- WHAT YOU SHOULD DO -
Please filter the listing below and copy out the lines that hold "plaque".

- DATA SHOWN -
────

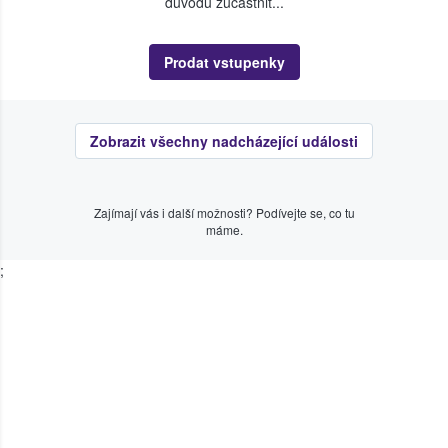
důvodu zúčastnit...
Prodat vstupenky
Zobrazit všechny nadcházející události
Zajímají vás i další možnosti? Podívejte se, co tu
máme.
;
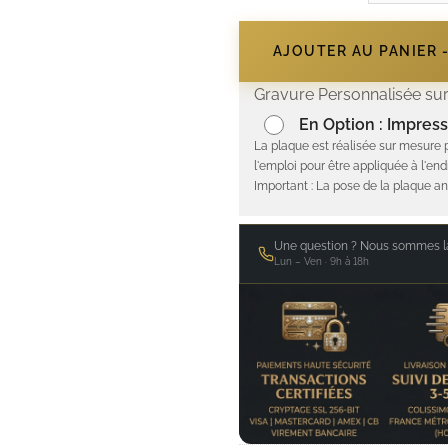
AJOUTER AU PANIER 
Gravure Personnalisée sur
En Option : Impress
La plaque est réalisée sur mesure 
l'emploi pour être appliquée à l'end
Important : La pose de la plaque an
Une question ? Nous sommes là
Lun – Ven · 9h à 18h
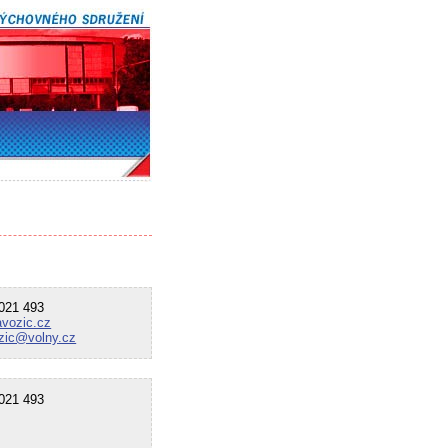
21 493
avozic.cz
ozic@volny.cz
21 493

────

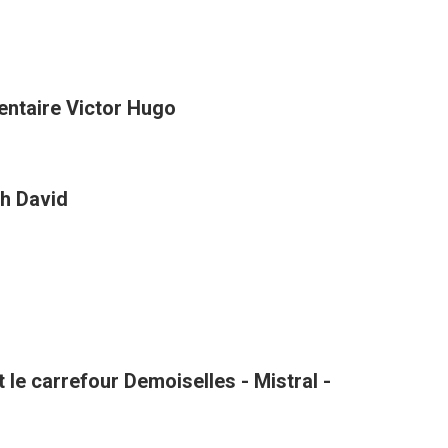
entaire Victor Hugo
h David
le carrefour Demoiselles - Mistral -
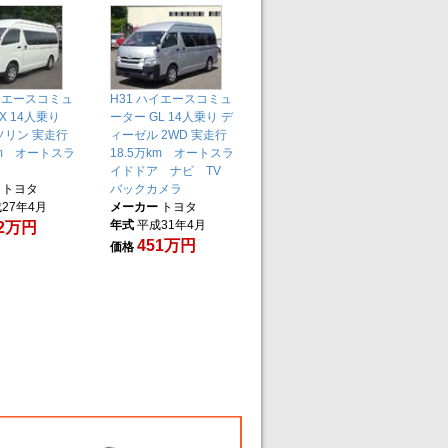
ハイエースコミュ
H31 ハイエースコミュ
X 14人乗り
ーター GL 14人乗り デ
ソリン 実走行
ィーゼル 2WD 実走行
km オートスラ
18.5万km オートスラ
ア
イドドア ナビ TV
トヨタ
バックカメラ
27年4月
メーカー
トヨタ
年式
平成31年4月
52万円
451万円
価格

────

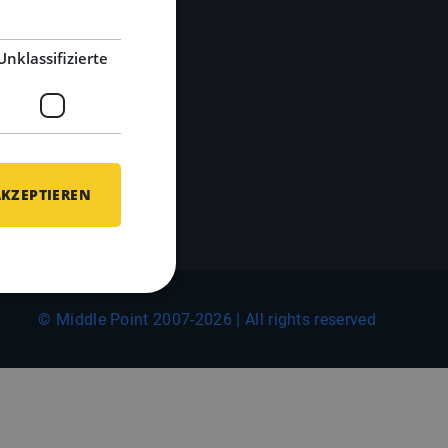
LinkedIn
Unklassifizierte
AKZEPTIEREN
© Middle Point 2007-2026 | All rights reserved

────

- SOLUTION TO THIS PROBLEM -
La plaque est réalisée sur mesure 
Important : La pose de la plaque an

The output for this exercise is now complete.